The dataset contains biospecimens of cancerous tissues as whole slide diagnostic images. The images are stored as .SVS files. This data is obtained from National Cancer Institute’s Genomic Data Commons portal (https://portal.gdc.cancer.gov/repository). For the purpose of this pilot, we use images from 2 primary sites - Thyroid and Bladder since they have unique morphologies.
So far we have downloaded 521 WSI with primary site as Thyroid Gland and 457 having primary site as Bladder.
The dataset is stored in /deep/group/aihc-bootcamp-fall2018/path-cbir/data/. The directory structure of the data folder looks like -
data_path slide_list.pkl train.hdf5 val.hdf5 test.hdf5 metadata.csv
The following section contains a brief description of the contents and purpose of the various files.
Metadata.csv - The metadata file stores information regarding all slide images in a tabular format.

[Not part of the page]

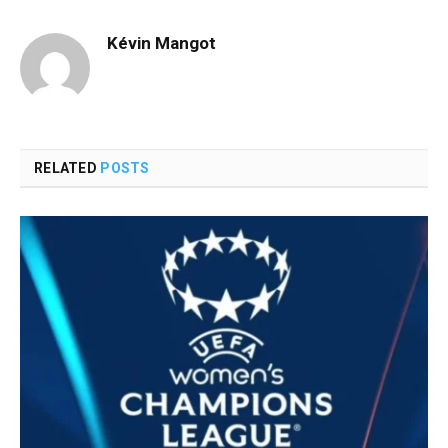
Kévin Mangot
RELATED
POSTS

The columns of this file are [‘primary_site’, ‘slide_id’,’case_id’, ‘path_to_slide’].
Primary_site denotes site of origin of cancer, slide_id is the name of the .SVS WSI, ‘case_id’ is a unique id per patient. Each case can have multiple slide images. ‘Path_to_slide’ stores the absolute path of slide images. The metadata file is used to split dataset into train, test and validation.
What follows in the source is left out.